When doing Forth-style languages for example; I've found that it's not very helpful to parse to trees, since I can't tell the structure of function calls before seeing the actual running stack anyway. Which in turn affects the compiler, since all it has to work with is a sequential stream of tokens.
And not all languages are stand-alone, or compile all the way down to machine code. Compiling to byte-code for running immediately, with the backup of a runtime library; is an attractive option for more specialized languages; and this means that it's possible to carry more information straight over from compilation to runtime.
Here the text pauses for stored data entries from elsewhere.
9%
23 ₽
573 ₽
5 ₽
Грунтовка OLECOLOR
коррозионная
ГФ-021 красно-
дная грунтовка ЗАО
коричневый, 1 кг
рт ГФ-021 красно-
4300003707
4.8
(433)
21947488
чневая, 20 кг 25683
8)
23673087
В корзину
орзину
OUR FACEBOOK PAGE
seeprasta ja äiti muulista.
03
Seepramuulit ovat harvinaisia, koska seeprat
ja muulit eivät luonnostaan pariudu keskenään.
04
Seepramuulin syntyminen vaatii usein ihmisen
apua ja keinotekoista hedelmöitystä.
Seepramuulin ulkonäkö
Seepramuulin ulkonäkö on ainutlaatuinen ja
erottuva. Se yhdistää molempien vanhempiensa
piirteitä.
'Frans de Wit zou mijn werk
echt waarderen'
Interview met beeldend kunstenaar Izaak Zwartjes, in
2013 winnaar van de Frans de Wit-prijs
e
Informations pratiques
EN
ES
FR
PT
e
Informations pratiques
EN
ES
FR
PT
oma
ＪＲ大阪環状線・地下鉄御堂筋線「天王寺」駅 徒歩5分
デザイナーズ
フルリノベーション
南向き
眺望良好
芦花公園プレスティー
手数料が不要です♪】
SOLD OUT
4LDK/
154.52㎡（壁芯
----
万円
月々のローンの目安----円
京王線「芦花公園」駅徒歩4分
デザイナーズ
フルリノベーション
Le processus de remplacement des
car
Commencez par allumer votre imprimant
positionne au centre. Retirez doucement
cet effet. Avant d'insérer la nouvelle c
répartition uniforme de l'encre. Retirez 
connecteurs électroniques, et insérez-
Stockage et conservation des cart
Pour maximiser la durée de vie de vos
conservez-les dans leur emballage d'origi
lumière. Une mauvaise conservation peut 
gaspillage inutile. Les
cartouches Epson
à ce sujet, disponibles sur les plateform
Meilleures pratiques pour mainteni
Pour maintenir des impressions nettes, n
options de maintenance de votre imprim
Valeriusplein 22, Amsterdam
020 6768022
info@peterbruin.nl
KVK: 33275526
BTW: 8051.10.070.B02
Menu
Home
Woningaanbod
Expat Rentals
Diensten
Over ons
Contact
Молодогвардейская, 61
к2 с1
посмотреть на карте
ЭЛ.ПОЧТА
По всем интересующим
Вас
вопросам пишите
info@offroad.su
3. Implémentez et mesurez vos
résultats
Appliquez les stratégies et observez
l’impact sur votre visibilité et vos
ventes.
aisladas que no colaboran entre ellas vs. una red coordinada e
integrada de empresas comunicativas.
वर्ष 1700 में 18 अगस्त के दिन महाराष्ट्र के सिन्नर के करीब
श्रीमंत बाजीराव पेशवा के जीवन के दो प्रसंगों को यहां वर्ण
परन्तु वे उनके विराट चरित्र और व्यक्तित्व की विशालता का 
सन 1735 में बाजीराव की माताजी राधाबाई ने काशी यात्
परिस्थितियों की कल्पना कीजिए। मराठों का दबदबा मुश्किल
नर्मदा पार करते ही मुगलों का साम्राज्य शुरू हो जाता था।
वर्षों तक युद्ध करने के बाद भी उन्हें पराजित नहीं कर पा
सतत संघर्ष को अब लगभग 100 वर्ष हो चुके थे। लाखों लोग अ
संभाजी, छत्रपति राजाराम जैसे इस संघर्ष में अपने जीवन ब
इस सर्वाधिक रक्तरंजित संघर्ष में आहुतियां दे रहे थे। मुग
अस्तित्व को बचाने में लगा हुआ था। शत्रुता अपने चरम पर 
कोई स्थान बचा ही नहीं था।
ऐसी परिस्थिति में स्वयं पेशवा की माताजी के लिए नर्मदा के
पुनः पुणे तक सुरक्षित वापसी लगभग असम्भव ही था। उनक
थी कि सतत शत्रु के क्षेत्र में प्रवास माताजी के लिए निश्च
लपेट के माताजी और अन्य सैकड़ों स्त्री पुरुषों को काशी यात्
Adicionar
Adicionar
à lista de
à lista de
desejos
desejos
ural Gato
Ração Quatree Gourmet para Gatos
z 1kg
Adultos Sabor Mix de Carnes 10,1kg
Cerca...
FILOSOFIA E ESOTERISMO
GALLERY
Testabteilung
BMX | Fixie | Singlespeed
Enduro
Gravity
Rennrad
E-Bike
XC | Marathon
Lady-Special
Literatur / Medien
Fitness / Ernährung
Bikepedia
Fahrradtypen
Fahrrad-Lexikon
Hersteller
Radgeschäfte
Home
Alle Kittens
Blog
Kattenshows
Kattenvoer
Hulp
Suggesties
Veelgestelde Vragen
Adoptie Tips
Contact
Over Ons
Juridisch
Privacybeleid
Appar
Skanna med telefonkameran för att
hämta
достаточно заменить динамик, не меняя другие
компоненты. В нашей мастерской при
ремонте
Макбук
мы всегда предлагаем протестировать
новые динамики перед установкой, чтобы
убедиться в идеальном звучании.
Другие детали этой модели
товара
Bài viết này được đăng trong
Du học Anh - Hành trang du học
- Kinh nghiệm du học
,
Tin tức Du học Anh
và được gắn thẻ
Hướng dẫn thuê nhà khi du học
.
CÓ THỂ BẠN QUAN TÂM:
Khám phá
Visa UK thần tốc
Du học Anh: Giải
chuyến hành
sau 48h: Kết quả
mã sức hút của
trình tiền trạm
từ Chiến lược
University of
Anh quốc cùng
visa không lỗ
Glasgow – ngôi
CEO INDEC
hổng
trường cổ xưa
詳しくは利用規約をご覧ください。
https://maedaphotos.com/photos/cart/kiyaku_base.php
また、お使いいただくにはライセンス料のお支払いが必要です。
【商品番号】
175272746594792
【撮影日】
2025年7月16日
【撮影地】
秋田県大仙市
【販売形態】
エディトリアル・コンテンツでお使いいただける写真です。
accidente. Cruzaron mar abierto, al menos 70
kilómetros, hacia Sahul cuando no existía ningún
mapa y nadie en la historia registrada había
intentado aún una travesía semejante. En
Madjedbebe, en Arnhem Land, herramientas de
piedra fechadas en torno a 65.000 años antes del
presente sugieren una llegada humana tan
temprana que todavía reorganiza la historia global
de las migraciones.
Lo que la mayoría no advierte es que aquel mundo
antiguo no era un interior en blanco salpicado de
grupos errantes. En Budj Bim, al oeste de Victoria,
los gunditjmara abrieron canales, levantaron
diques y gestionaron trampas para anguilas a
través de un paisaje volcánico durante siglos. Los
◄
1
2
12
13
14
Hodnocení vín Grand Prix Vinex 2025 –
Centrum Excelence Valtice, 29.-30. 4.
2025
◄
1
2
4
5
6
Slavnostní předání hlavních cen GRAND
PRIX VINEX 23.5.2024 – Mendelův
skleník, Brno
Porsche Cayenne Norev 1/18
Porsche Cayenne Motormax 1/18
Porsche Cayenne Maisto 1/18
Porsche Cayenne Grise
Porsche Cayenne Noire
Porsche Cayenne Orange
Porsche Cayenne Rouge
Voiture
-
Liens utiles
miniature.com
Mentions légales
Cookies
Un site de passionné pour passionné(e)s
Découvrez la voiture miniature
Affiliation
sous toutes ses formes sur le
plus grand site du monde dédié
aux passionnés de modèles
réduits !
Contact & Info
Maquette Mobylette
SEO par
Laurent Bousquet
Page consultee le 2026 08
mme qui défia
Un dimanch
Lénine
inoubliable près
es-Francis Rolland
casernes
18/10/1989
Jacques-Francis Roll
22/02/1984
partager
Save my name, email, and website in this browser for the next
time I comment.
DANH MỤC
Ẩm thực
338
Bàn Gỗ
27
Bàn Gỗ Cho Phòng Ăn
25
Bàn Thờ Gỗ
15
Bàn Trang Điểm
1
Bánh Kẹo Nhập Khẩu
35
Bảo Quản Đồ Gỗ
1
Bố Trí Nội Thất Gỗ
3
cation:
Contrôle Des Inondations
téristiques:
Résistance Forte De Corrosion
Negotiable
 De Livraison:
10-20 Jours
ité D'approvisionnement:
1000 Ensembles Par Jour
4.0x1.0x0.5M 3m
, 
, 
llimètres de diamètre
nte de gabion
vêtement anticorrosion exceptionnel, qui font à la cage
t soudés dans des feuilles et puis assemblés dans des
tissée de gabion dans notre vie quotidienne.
I've been working on a scripting language that raised some of these questions lately:
But, for those interested, I highly recommend Engineering a Compiler by Cooper and Torczon OR Modern Compiler Implementation in ML by Appel. I've read all three and would only recommend the dragon book to someone very interested in the subject.
Muchnick's book is still quite good.
A second semester compiler class is rarely taught and so everyone tries to squeeze too much into one semester. I almost wish they broke it in two and allowed students to take either half. LL(1) parsing isn't a prerequisite to static single assignment.
Question: Does anyone know of some resources for adding concurrency to a simple stack based VM? I've been wanting to look into that for a while just for kicks.
So, basically, take something like the machine here:
and add concurrency to it.
This article is a very good intro to compilers and now I understood how these things work. Thanks for the article.
I was wondering how compile-to-JS languages would be classified. Technically they are all transpilers, but seeing as there is no lower-level for the browser than JS (barring WebASM), one could also argue that they are in fact also compilers.
Anyone have any thoughts on this?
They're compilers because they translate from one computer language into another. It has nothing to do with how low of a level the browser supports running. They're additionally transpilers (a subset of compilers), because the languages that they translate between are both high-level languages.
> The name compiler is primarily used for programs that translate source code from a high-level programming language to a lower level language (e.g., assembly language, object code, or machine code) to create an executable program.
Maybe we should complicate that a bit by saying that a compiler typically compiles a programming language into a grammar where the higher-level features of the source language must be "expanded" or "linearized" in some substantial way to be expressed in the target language.
On the other hand, CoffeeScript is more like a transpiler, because it doesn't do any such substantial expansion or linearization.
Compilers lower input source into something more linear.
Transpilers move input source laterally.
They are different, which I dislike people saying they are not.
People keep saying this, but it's not true. You can find the word being used, in its modern meaning, as far back as 1964.
One can also envisage a "transpiler" capable of converting a program from one such style into another with considerable generality.
Are there any other known citations of the term "transpiler"?
Evidently Wikipedia has a more broad definition of source-to-source compilation, which I'd agree is pretty meaningless. The distinction between high- and low-level languages is pretty arbitrary; you can write machine-language "source code", so in some ways all compilers are source-to-source.
I think they've gone out of fashion now, but when I learned about compilers we were introduced to T-diagrams, sometimes called tombstone or bratman diagrams and shown how to bootstrap a compiler for a high level language from scratch .
Torben Mogensen's Basics of Compiler Design  - Chapter 13 is devoted to bootstrapping a compiler, which introduces them.
 scratch meaning a computer (with relevant hardware) with a CPU with it's machine code instructions and some way to make files containing those instructions. You can do this even without assembler, that's the first step. Of course no-one would do this now, but it's a necessary step developing the first high level languages and compilers.